The former Bears are fully vested in Nagy’s Bears winning-it-all approach, offering moral support and sage advice to today’s players. And many of the them took that to heart, including Hicks and Trevathan, who was motivated by meaningful conversations with one Hall of Famer in particular.

“The Samurai. Mike Singletary,” Trevathan said. “I didn’t really get to talk to him when I first came here, but it was the perfect timing right now. He knows the linebacker is the quarterback of the defense. He knows you can’t be wrong. You’ve got to have your eyes right, your feet right; your mind’s gotta be right. Always take care of yourself and take care of your boys. Just the little things he said.
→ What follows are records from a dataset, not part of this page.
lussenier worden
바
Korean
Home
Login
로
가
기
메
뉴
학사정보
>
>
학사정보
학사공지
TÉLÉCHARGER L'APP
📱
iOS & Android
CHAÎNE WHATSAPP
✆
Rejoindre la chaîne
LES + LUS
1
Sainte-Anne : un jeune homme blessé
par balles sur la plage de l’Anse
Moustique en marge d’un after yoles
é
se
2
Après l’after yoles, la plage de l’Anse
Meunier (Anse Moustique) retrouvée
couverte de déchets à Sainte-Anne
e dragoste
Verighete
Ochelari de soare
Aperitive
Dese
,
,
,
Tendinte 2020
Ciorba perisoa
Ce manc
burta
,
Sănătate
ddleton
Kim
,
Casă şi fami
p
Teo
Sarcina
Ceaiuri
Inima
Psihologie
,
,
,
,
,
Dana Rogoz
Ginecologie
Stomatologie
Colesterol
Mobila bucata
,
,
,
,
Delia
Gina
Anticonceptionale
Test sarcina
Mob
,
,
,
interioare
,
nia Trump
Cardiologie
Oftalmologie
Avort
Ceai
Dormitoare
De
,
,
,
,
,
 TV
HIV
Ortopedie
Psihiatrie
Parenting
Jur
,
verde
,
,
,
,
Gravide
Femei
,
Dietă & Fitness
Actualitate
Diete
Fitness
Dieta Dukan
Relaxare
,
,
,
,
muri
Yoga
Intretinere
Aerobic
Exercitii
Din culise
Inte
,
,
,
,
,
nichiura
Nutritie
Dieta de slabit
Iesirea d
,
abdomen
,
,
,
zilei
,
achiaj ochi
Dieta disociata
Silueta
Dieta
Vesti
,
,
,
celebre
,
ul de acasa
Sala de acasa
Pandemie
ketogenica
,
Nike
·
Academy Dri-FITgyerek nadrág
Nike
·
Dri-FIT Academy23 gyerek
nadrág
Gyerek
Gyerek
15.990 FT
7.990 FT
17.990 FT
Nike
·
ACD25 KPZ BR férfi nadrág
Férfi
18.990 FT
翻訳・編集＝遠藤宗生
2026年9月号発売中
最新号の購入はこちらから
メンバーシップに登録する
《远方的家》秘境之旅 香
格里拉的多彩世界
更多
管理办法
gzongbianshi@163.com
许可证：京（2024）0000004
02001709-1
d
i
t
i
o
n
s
I can’t tell you too much, because I’m going to apply it to my game, and you’re going to see a change.”

Mack felt a similar connection to Richard Dent, the Hall of Fame defensive end who was the MVP of Super Bowl XX.

“It was cool, just chatting about the game,” Mack said. “You can tell he still loves the game and he wanted to teach everything that he knew in one sitting. … And after I talked to him, I [went] back and saw [that] what he actually did throughout his whole career here is very special. That definitely has got to be one of my favorite moments.”
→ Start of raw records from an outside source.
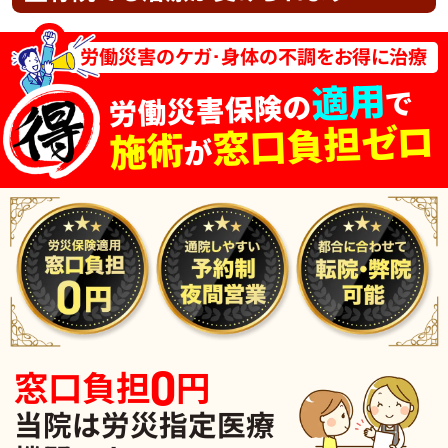
労働災害のケガ･身体の不調をお得に治療
適用
で
労働災害保険の
窓口負担ゼロ
施術
が
0
窓口負担
円
当院は労災指定医療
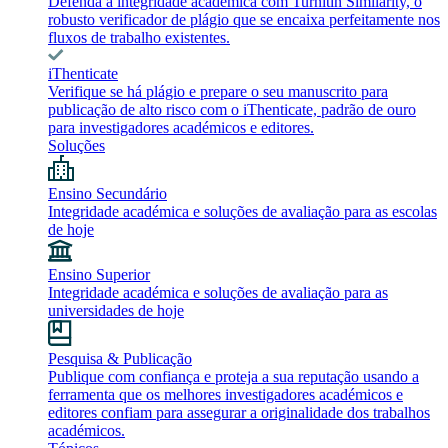
Defenda a integridade académica com Turnitin Similarity, o
robusto verificador de plágio que se encaixa perfeitamente nos
fluxos de trabalho existentes.
iThenticate
Verifique se há plágio e prepare o seu manuscrito para
publicação de alto risco com o iThenticate, padrão de ouro
para investigadores académicos e editores.
Soluções
Ensino Secundário
Integridade académica e soluções de avaliação para as escolas
de hoje
Ensino Superior
Integridade académica e soluções de avaliação para as
universidades de hoje
Pesquisa & Publicação
Publique com confiança e proteja a sua reputação usando a
ferramenta que os melhores investigadores académicos e
editores confiam para assegurar a originalidade dos trabalhos
académicos.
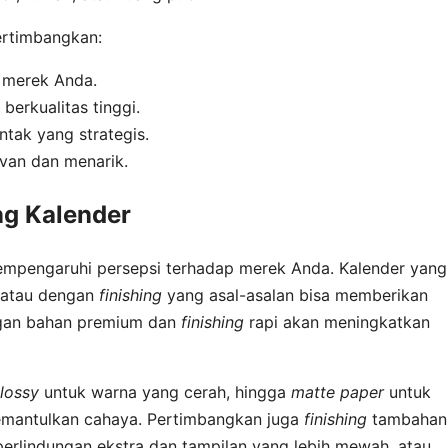
ertimbangkan:
s merek Anda.
berkualitas tinggi.
tak yang strategis.
van dan menarik.
ng Kalender
mpengaruhi persepsi terhadap merek Anda. Kalender yang
k atau dengan
finishing
yang asal-asalan bisa memberikan
engan bahan premium dan
finishing
rapi akan meningkatkan
lossy
untuk warna yang cerah, hingga
matte paper
untuk
memantulkan cahaya. Pertimbangkan juga
finishing
tambahan
 perlindungan ekstra dan tampilan yang lebih mewah, atau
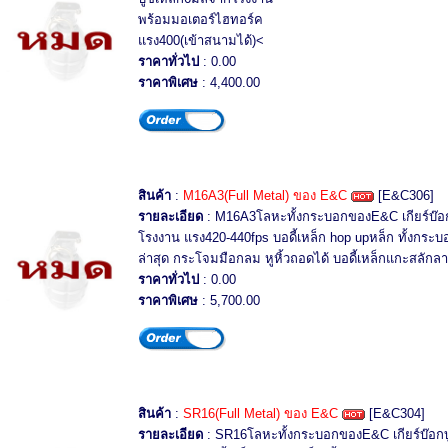
พร้อมมอเตอร์ไฮทอร์ค
แรง400(เข้าสนามได้)<
ราคาทั่วไป
: 0.00
ราคาพิเศษ
: 4,400.00
สินค้า
:
M16A3(Full Metal) ของ E&C
[E&C306]
รายละเอียด
: M16A3โลหะทั้งกระบอกของE&C เกียร์บ๊อ
โรงงาน แรง420-440fps บอดี้เหล็ก hop upหล็ก ทั้งกร
ล่าสุด กระโจมมือกลม หูหิ้วถอดได้ บอดี้เหล็กแกะสลักล
ราคาทั่วไป
: 0.00
ราคาพิเศษ
: 5,700.00
สินค้า
:
SR16(Full Metal) ของ E&C
[E&C304]
รายละเอียด
: SR16โลหะทั้งกระบอกของE&C เกียร์บ๊อก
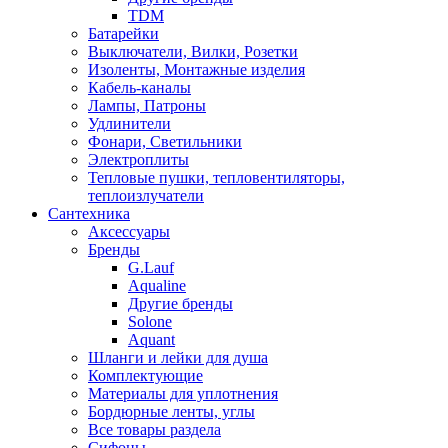
TDM
Батарейки
Выключатели, Вилки, Розетки
Изоленты, Монтажные изделия
Кабель-каналы
Лампы, Патроны
Удлинители
Фонари, Светильники
Электроплиты
Тепловые пушки, тепловентиляторы,
теплоизлучатели
Сантехника
Аксессуары
Бренды
G.Lauf
Aqualine
Другие бренды
Solone
Aquant
Шланги и лейки для душа
Комплектующие
Материалы для уплотнения
Бордюрные ленты, углы
Все товары раздела
Сифоны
Third-year safety Eddie Jackson, who made the Pro Bowl last season, called the Bears100 event “a blessing. I got to meet Mike Ditka — that was one of the highlights of my day,” he said.

Jackson said he enjoyed being on a “legacy” panel with former Bears safeties Doug Plank, Gary Fencik and Mike Brown. He was touched by Brown’s emotional reaction to missing Super Bowl XLI because of a foot injury.

“Just to see him start crying after all this time, it just shows how much it meant to him, what football means to him to this day,” Jackson said.

And he was amused by the hilarious story of Plank — one of the most vicious hitters to ever play the game — tackling a woman as part of a grant-a-fan’s-wish promotion back in the day.

“That’s crazy. But you could tell the type of player he was. He’s real down-to-earth,” Jackson said.

Second-year linebacker Roquan Smith — a prime candidate to carry on the Bill George-Butkus-Singletary-Brian Urlacher legacy of inside linebackers, talked with Butkus and Otis Wilson at the event.

“It was great being around those guys and picking their brains a little bit,” Smith said. “Butkus was like, ‘Just be violent. By all means be violent’ — that was his main thing. And Otis, it was more saying the same thing. ‘Get the quarterback. Knock him out.’ Stuff like that.”

A small dose of the ’85 Bears goes a long way. Today’s team got close to a full dose last weekend, and it appears to have rubbed off.

“The level of expectations has been raised,” Trevathan said, “but let’s be cocky. Let’s be savages. Let’s [not] care about what anybody thinks about us or what they say about us. Let’s be that cocky group, be the best defense ever to do that.”